IFIX, a newly discovered member of the interferon-inducible HIN-200 family, has been identified as a tumor suppressor in breast cancer; however, the involvement of IFIX in oral cancer are poorly understood. Here, we demonstrate a relationship between the level of IFIX expression and the invasive or migratory abilities of oral squamous cell carcinoma. Higher IFIX expression significantly correlated with clinicopathological parameters such as the histopathological grade of clinical samples. In vitro, IFIX overexpression suppressed the invasiveness of human tongue squamous cell carcinoma CAL-27 cells, and this inhibitory effect was mediated by stabilization of the cytoskeleton through various cytokeratins along with downregulation of paxillin, an intracellular adaptor protein that promotes tumor invasion. This inhibitory effect does not appear to affect the transformation of cancer stem-like cells in this cell culture model. Altogether, these data provide novel insights into the tumor-suppressive function of IFIX, namely, stabilization of the cancer cell cytoskeleton.
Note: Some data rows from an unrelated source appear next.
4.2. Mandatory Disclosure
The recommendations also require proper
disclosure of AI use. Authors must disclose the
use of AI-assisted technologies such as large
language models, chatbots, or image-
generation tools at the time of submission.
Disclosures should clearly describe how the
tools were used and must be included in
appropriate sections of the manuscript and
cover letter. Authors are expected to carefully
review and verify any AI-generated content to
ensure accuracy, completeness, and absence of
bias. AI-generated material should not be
IFIX 是干扰素诱导的 HIN-200 家族的新发现成员,已被鉴定为乳腺癌中的肿瘤抑制因子;然而,IFIX 参与口腔癌的机制尚不清楚。在这里,我们证明了 IFIX 表达水平与口腔鳞状细胞癌的侵袭和迁移能力之间存在关系。IFIX 表达水平较高与临床样本的组织病理学分级等临床病理参数显著相关。在体外,IFIX 的过表达抑制了人舌鳞状细胞癌 CAL-27 细胞的侵袭性,这种抑制作用是通过各种细胞角蛋白稳定细胞骨架介导的,同时下调了细胞内衔接蛋白 paxillin,paxillin 促进肿瘤侵袭。这种抑制作用似乎不会影响该细胞培养模型中癌症干细胞样细胞的转化。总的来说,这些数据为 IFIX 的肿瘤抑制功能提供了新的见解,即稳定癌细胞骨架。